→ **Problem statement**:
The line containing "Para recibir inmediatamente" marks the start; please restate exactly that line and only the lines following it through the end of the material below.
..........
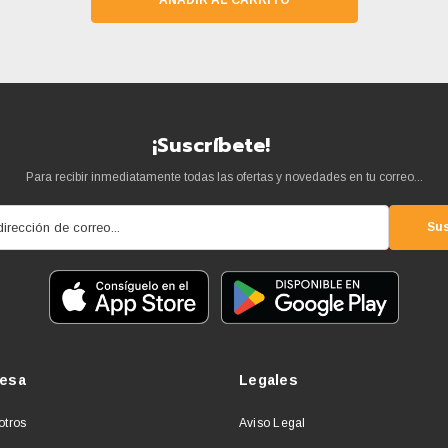
AÑADIR AL CARRITO
¡Suscríbete!
Para recibir inmediatamente todas las ofertas y novedades en tu correo...
dirección de correo...
Sus
esa
Legales
otros
Aviso Legal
..........
→ **Exercise output**:
Para recibir inmediatamente todas las ofertas y novedades en tu correo...
dirección de correo...
Sus
esa
Legales
otros
Aviso Legal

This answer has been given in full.